When Ben Stamas started building his own synth company, he tried making contacts in the Cambridge, Massachusetts, entrepreneurship ecosystem—and didn't find much interest.
"Everyone was so dismissive," he says. VCs wanted to see internet-of-things apps and billion-dollar exits; Stamas wanted to build a new instrument that could last a lifetime. When he finally got enthusiastic support from Suzanne Ciani, the '70s synth legend with five Grammy nominations and scores of movie and commercial credits, he started feeling like he was getting somewhere—and reaching the right audience. When he started building custom modules for her live performance synth, she started giving him feedback on the built-from scratch model he's prototyped now.
Ciani plays the types of vintage synths that require expertise and care: You're not likely to get good sounds on your first try, because they demand real musicality and expertise. But their repairable designs and expansive options also make them instruments that you can forge lifelong friendships with.
Stamas wanted to honor that tradition—with some updates for a new generation of musicians—in his forthcoming Space Bee synths that he's raising funds for on Kickstarter. He's designing them for contemporary needs like portability and rechargeability, but hearkening back to the hardware of earlier electronic instruments.
A front-row seat in Startup Hell
"It's a tough town for creative projects like this," Stamas says, calling from Cambridge, Massachusetts. "It works great if you're developing ideas that align with buzzwords like IoT, crypto, AR, or apps, or if you're at the Media Lab. But there's almost no room for anything else."
His desk at a local coworking space is a front-row seat to what he "cult-like and competitive" startups. "People here are talking about multi-million dollar deals and 20x returns as the entry point to entrepreneurism. And it's just crazy. Nobody here understood that I didn't want to be a startup. I was doing something personal to me in an environment where it felt like everybody was pandering some kind of industry trend."
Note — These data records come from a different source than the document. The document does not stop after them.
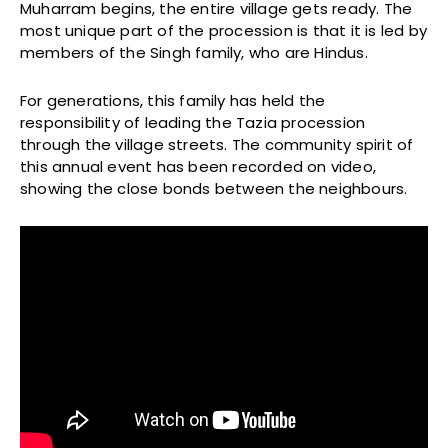
Muharram begins, the entire village gets ready. The
most unique part of the procession is that it is led by
members of the Singh family, who are Hindus.
For generations, this family has held the
responsibility of leading the Tazia procession
through the village streets. The community spirit of
this annual event has been recorded on video,
showing the close bonds between the neighbours.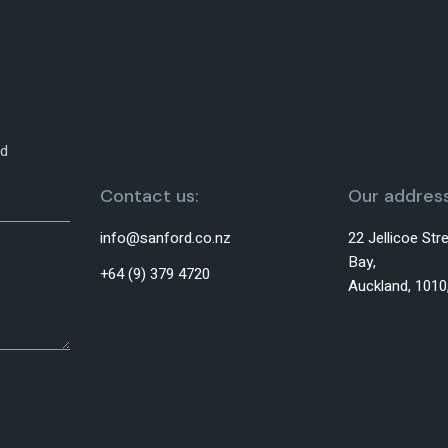
od
Contact us:
Our address
info@sanford.co.nz
22 Jellicoe St
Bay,
+64 (9) 379 4720
Auckland, 101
Standards to uphold, traditions to protect
Pandering wasn't going to work for Stamas. As an experienced synth repairperson, he appreciates the technical artistry of vintage machines' hardware. "They were true instruments," he says. And he wanted to make something similar.
"They were designed to last, their designers intended someone [to] be repairing them, and they had these beautiful service manuals. I started going under the hood, fixing up stuff, getting more and more into it. And it was a form of empowerment, knowing how your thing works. It makes it more than just an object. It's part of your creative journey."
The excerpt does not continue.